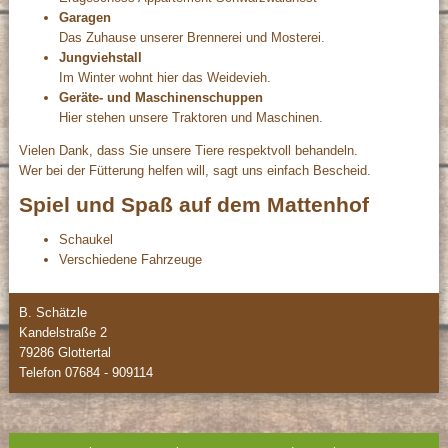
Garagen
Das Zuhause unserer Brennerei und Mosterei.
Jungviehstall
Im Winter wohnt hier das Weidevieh.
Geräte- und Maschinenschuppen
Hier stehen unsere Traktoren und Maschinen.
Vielen Dank, dass Sie unsere Tiere respektvoll behandeln.
Wer bei der Fütterung helfen will, sagt uns einfach Bescheid.
Spiel und Spaß auf dem Mattenhof
Schaukel
Verschiedene Fahrzeuge
B. Schätzle
Kandelstraße 2
79286 Glottertal
Telefon
07684 - 909114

::::::::

→ **What to produce**
Copy the listing verbatim, omitting images.

→ **Final answer**
Garagen
Das Zuhause unserer Brennerei und Mosterei.
Jungviehstall
Im Winter wohnt hier das Weidevieh.
Geräte- und Maschinenschuppen
Hier stehen unsere Traktoren und Maschinen.
Vielen Dank, dass Sie unsere Tiere respektvoll behandeln.
Wer bei der Fütterung helfen will, sagt uns einfach Bescheid.
Spiel und Spaß auf dem Mattenhof
Schaukel
Verschiedene Fahrzeuge
B. Schätzle
Kandelstraße 2
79286 Glottertal
Telefon
07684 - 909114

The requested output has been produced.